Following the service, he returned to Ohio where he graduated with a business degree and did post graduate work in metallurgical engineering. During that time, he owned and operated a boat marina (including restaurant and bar) on the Ohio River. This “river connection” continued after a career change and move to Kansas City in 1967. There he met Lou, (his wife and partner of nearly 50 years) on her first day in the city. Their initial outing was to the Scout statue bluff, overlooking the Missouri River.
In his 30 year career with Essex, Int'l (a subsidiary of United Technologies), he worked in sales and sales management-- at one point, responsible for twenty six states west of the Mississippi River. He made so many flights from Kansas City, they called him “the Eagle.” He was their first salesman to use a personal computer on the road, and was quickly put to work training other reps. As he aged, his honorary title was changed to “the silver Eagle,” acknowledging both his age and his great hair.
He did a good deal of vacation traveling, generally at Lou's insistence. Since he traveled so many thousands of miles during his career, he preferred to stay at home (unless it involved cruise ships, river barges, tropical islands, boating, snow skiing, golfing, Club Meds, or San Clemente with dear friends).
"At home" included a secondary residence lovingly named "Jack's Shack" (the river connection again) at the Lake of the Ozarks. For over 30 summers, he and Lou boated, skied, golfed and partied with many friends. In the winters, they would ski many of the mountains in Colorado, New Mexico, Utah and California.

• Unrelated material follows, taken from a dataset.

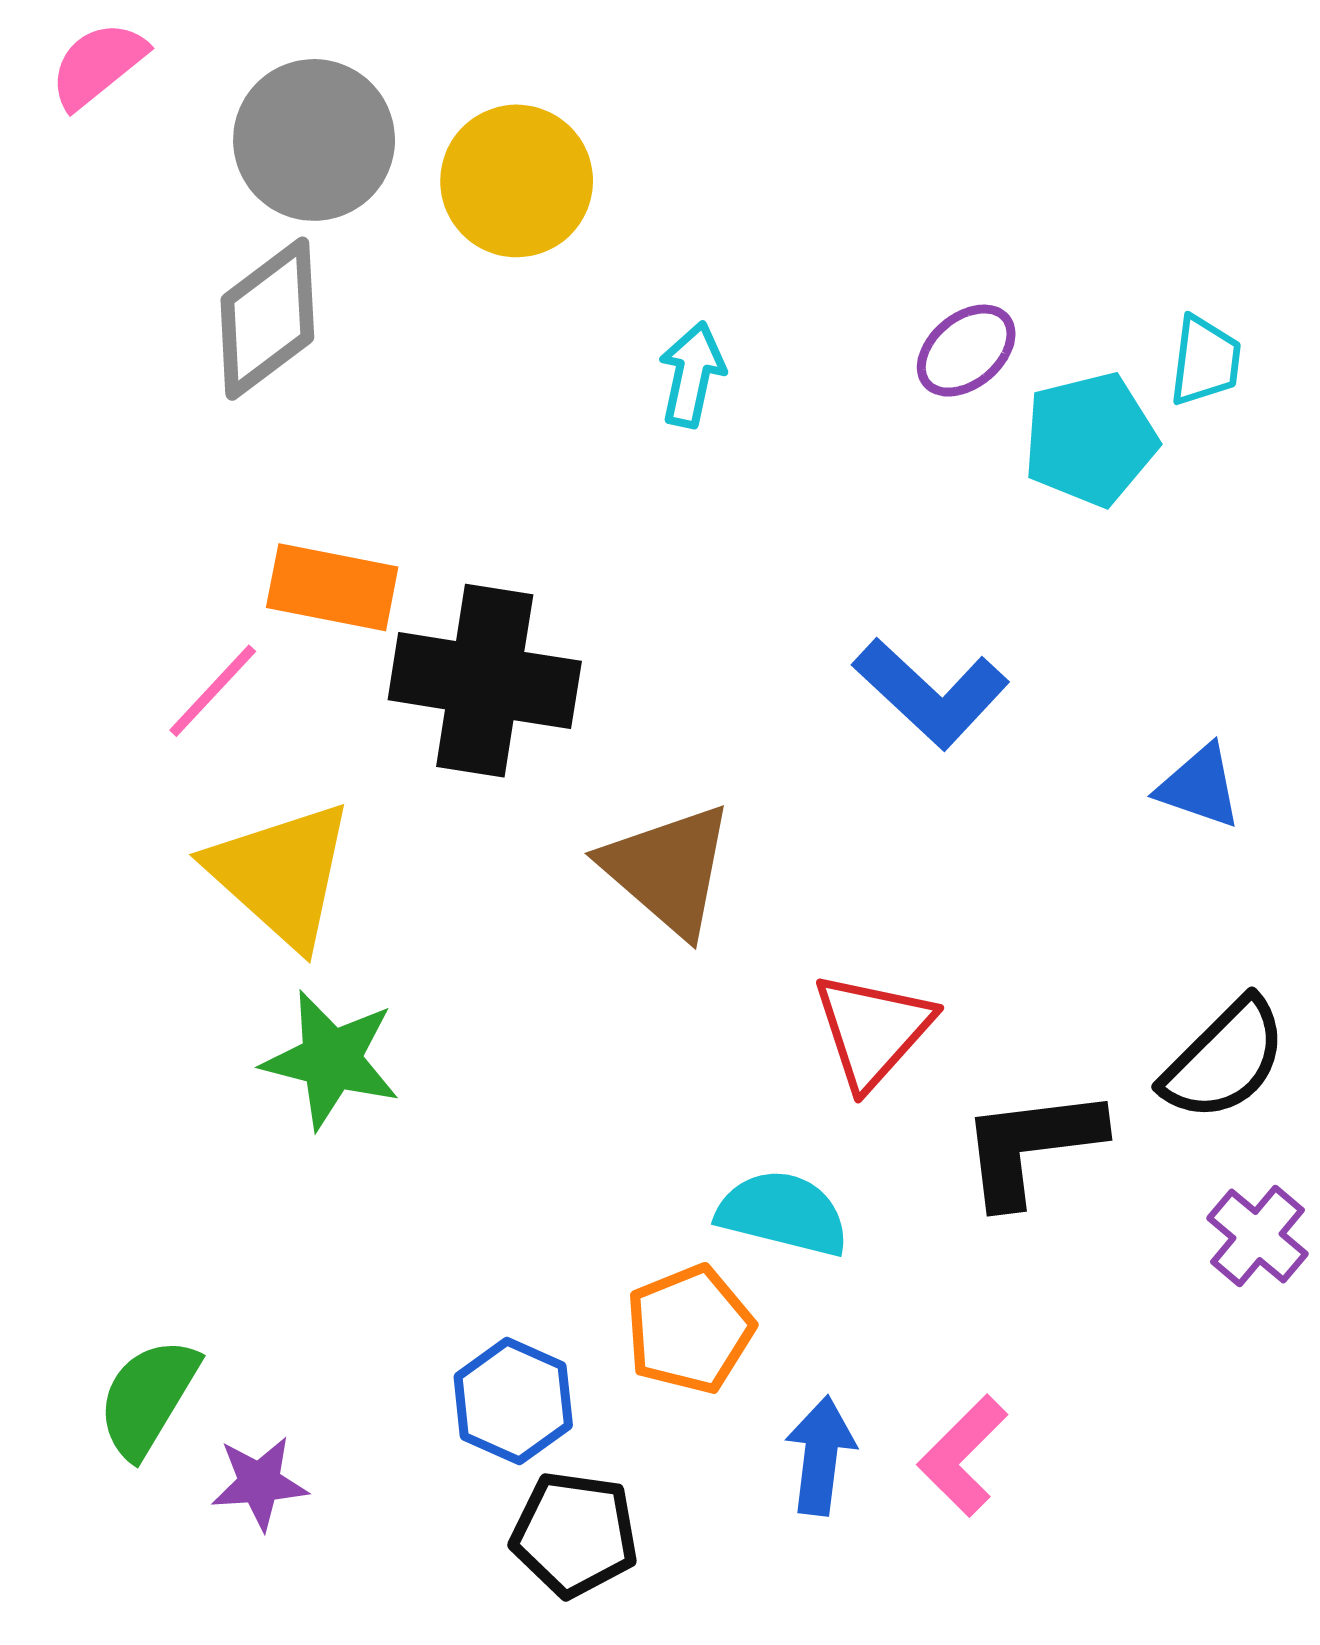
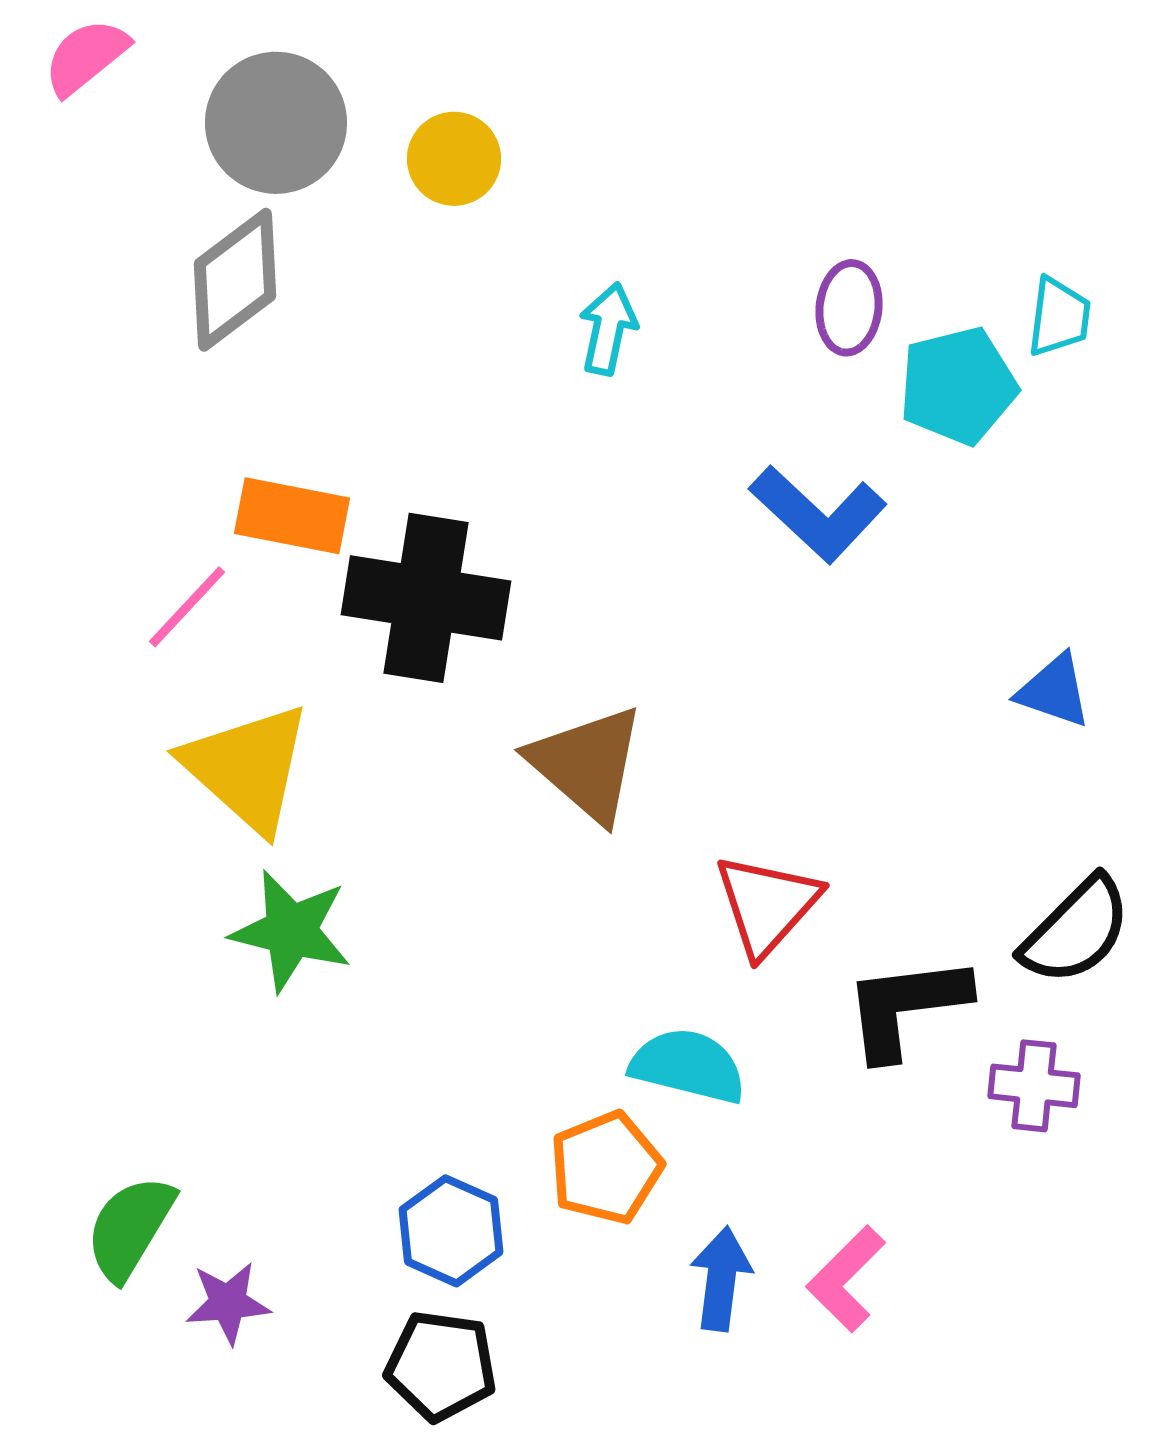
yellow circle: (517, 181) -> (454, 159), size x0.7
purple ellipse: (966, 351) -> (849, 308), turned -44
blue L-shape: (931, 693) -> (818, 514), moved
purple cross: (1258, 1236) -> (1034, 1086), moved, turned -34
black pentagon: (575, 1534) -> (441, 1366), moved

When he was at home, he was an avid tennis player (very nearly a charter member of Woodside Racquet Club) until the age of 81. He was a so-so golfer and snow skier, and remained incredibly physically fit his entire life. He was a voracious reader—minimum of three books a week. Trained in classical piano, Jack could also sit down and play a version of “Stardust” that would have pleased even Hoagy Carmichael.
A Chiefs fan from their outset, and a more vocal KU Basketball fan in the later years (Rock Chalk), he always joked about how his wife was the only woman he knew who had the team roster on her cell phone and could call the play-by-play action so well that as his eyesight failed, he could still enjoy the games.
Jack desired a small family celebration of passage, rather than a funeral. His wishes have been honored, with his brother-in-law/close friend officiating. The family suggests memorial contributions to the Kansas City Hospice House, where he was provided excellent, tender care by many special ladies, and where he and Lou found peace on his final journey.
He will be greatly missed, but will be carried in our hearts eternally!